Der „Taucherunfall“ ist ein Sammelbegriff für alle Vorkommnisse, die dem Taucher im Wasser oder nach dem Tauchgang zustoßen und eine Verletzung des Tauchers verursachen. Die Ursachen für den Taucherunfall müssen unmittelbar etwas mit den veränderten Druckverhältnissen beim Tauchen oder mit dem Wasser als Sportelement oder Arbeitselement zu tun haben. Der „klassische“ Tauchunfall ist entweder eine Dekompressionsverletzung (auch Caissonkrankheit oder DCS =Decompression Sickness genannt) oder eine Überdehnung der Lunge oder eine andere durch Druckunterschiede hervorgerufene Verletzung bzw. Erkrankung.

Unter dem Sammelbegriff Caissonkrankheit fasst man alle Vorkommnisse zusammen, die ein Ausperlen von Stickstoffbläschen im Körper verursachen. Alle Formen der Caissonkrankheit oder DCS gehören in die Hände eines Taucherarztes und in die Druckkammer zur Behandlung. Es ist die Natur dieser Verletzung sich noch über viele Stunden zu verschlimmern.
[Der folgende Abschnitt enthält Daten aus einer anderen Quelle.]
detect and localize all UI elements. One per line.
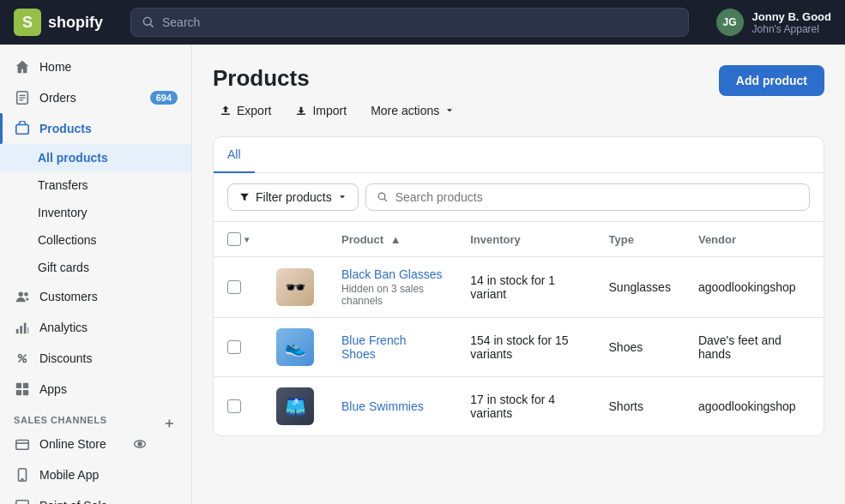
product-type: Shoes (595, 318, 685, 377)
import-button[interactable]: Import (288, 99, 353, 123)
customers-icon (14, 288, 31, 305)
select-all-checkbox[interactable] (227, 232, 241, 246)
table-toolbar: Filter products (214, 173, 824, 222)
product-name-link[interactable]: Blue Swimmies (341, 399, 424, 413)
filter-products-button[interactable]: Filter products (227, 183, 359, 211)
svg-rect-9 (20, 326, 22, 333)
add-product-button[interactable]: Add product (719, 65, 824, 96)
svg-line-14 (19, 355, 27, 363)
product-vendor: agoodlookingshop (685, 377, 824, 436)
sidebar-item-collections[interactable]: Collections (0, 226, 191, 254)
products-icon (14, 120, 31, 137)
svg-rect-25 (16, 501, 28, 504)
tab-all-label: All (227, 147, 241, 161)
product-inventory: 14 in stock for 1 variant (456, 257, 595, 318)
sidebar-item-transfers[interactable]: Transfers (0, 171, 191, 199)
apps-icon (14, 381, 31, 398)
products-table: ▾ Product ▲ Inventory Type (214, 222, 824, 435)
sidebar-item-customers[interactable]: Customers (0, 281, 191, 312)
search-products-input[interactable] (395, 190, 799, 204)
online-store-icon (14, 435, 31, 453)
svg-rect-18 (23, 390, 28, 395)
product-inventory: 154 in stock for 15 variants (456, 318, 595, 377)
sidebar-item-all-products[interactable]: All products (0, 144, 191, 171)
logo: S shopify (14, 9, 117, 36)
sidebar-label-all-products: All products (38, 151, 108, 165)
sidebar-item-discounts[interactable]: Discounts (0, 343, 191, 374)
select-all-chevron[interactable]: ▾ (244, 235, 249, 244)
search-products-icon (377, 191, 389, 203)
row-checkbox[interactable] (227, 399, 241, 413)
filter-chevron-icon (337, 192, 347, 202)
orders-badge: 694 (150, 91, 178, 105)
product-thumbnail: 👟 (276, 328, 314, 366)
sidebar-item-online-store[interactable]: Online Store (0, 429, 160, 459)
row-checkbox[interactable] (227, 280, 241, 294)
sidebar-label-customers: Customers (39, 290, 98, 303)
svg-point-28 (378, 193, 385, 200)
svg-rect-8 (16, 329, 19, 333)
sidebar-item-mobile-app[interactable]: Mobile App (0, 459, 191, 490)
import-icon (295, 105, 307, 117)
main-content: Products Export Import More actions (192, 45, 845, 504)
sidebar-label-orders: Orders (39, 91, 76, 105)
more-actions-label: More actions (371, 104, 439, 117)
add-sales-channel-btn[interactable]: ＋ (160, 415, 178, 432)
product-type: Sunglasses (595, 257, 685, 318)
export-label: Export (237, 104, 271, 117)
sidebar-item-home[interactable]: Home (0, 51, 191, 82)
sidebar-item-gift-cards[interactable]: Gift cards (0, 254, 191, 281)
sidebar-item-apps[interactable]: Apps (0, 374, 191, 405)
sidebar-label-discounts: Discounts (39, 351, 92, 365)
sort-product-icon[interactable]: ▲ (390, 233, 401, 246)
col-inventory: Inventory (456, 222, 595, 257)
mobile-app-icon (14, 466, 31, 483)
sidebar-label-gift-cards: Gift cards (38, 261, 89, 274)
product-name-link[interactable]: Black Ban Glasses (341, 267, 443, 281)
svg-point-7 (24, 292, 28, 297)
row-checkbox[interactable] (227, 340, 241, 354)
select-all-area: ▾ (227, 232, 249, 246)
sidebar-item-analytics[interactable]: Analytics (0, 312, 191, 343)
sidebar: Home Orders 694 Products All products Tr… (0, 45, 192, 504)
search-icon (142, 15, 155, 29)
svg-point-13 (23, 359, 27, 363)
export-button[interactable]: Export (213, 99, 278, 123)
sidebar-label-home: Home (39, 60, 71, 74)
col-product: Product ▲ (328, 222, 456, 257)
sidebar-label-online-store: Online Store (39, 437, 106, 451)
product-cell: Black Ban Glasses Hidden on 3 sales chan… (341, 267, 443, 307)
shopify-logo-icon: S (14, 9, 41, 36)
eye-icon[interactable] (133, 437, 147, 451)
filter-label: Filter products (256, 190, 332, 204)
sidebar-item-point-of-sale[interactable]: Point of Sale (0, 490, 191, 504)
sidebar-item-orders[interactable]: Orders 694 (0, 82, 191, 113)
main-layout: Home Orders 694 Products All products Tr… (0, 45, 845, 504)
tab-all[interactable]: All (214, 137, 255, 173)
product-name-link[interactable]: Blue French Shoes (341, 333, 406, 361)
svg-rect-15 (16, 383, 21, 388)
sidebar-label-inventory: Inventory (38, 206, 88, 219)
user-area[interactable]: JG Jonny B. Good John's Apparel (716, 9, 831, 36)
sidebar-label-collections: Collections (38, 233, 96, 247)
table-row: 👟 Blue French Shoes 154 in stock for 15 … (214, 318, 824, 377)
search-products-bar[interactable] (365, 183, 810, 211)
global-search-bar[interactable]: Search (130, 8, 689, 37)
chevron-down-icon (444, 105, 455, 116)
home-icon (14, 58, 31, 75)
svg-point-24 (21, 479, 23, 481)
sales-channels-text: SALES CHANNELS (14, 415, 107, 425)
products-table-card: All Filter products (213, 136, 824, 436)
orders-icon (14, 89, 31, 106)
sidebar-item-products[interactable]: Products (0, 113, 191, 144)
svg-rect-17 (16, 390, 21, 395)
pos-icon (14, 497, 31, 504)
sidebar-label-analytics: Analytics (39, 321, 88, 334)
sidebar-label-pos: Point of Sale (39, 499, 107, 504)
sidebar-label-apps: Apps (39, 382, 67, 396)
col-vendor: Vendor (685, 222, 824, 257)
sidebar-item-inventory[interactable]: Inventory (0, 199, 191, 226)
export-icon (220, 105, 232, 117)
more-actions-button[interactable]: More actions (364, 99, 462, 123)
product-vendor: agoodlookingshop (685, 257, 824, 318)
Unbehandelte Caissonerkrankungen verursachen Langzeitschäden, die meist irreparabel sind. Das Bewusstsein des Tauchers, keinen „Fehler“ gemacht zu haben, führt oft zur Verzögerung der dringend notwendigen Therapie. Den Tauchpartner zu informieren, wird gelegentlich unterlassen. Es ist noch viel zu wenig üblich, Sauerstoff schon bei Verdacht auf Tauchunfall anzufordern und nicht erst dann, wenn man sich kaum noch bewegen kann. Eine zunächst vorsorglich erscheinende Anmeldung bei der nächstgelegenen Druckkammer stellt sicher, dass die Beschwerden von einem tauchmedizinisch besonders geschulten Arzt beurteilt werden.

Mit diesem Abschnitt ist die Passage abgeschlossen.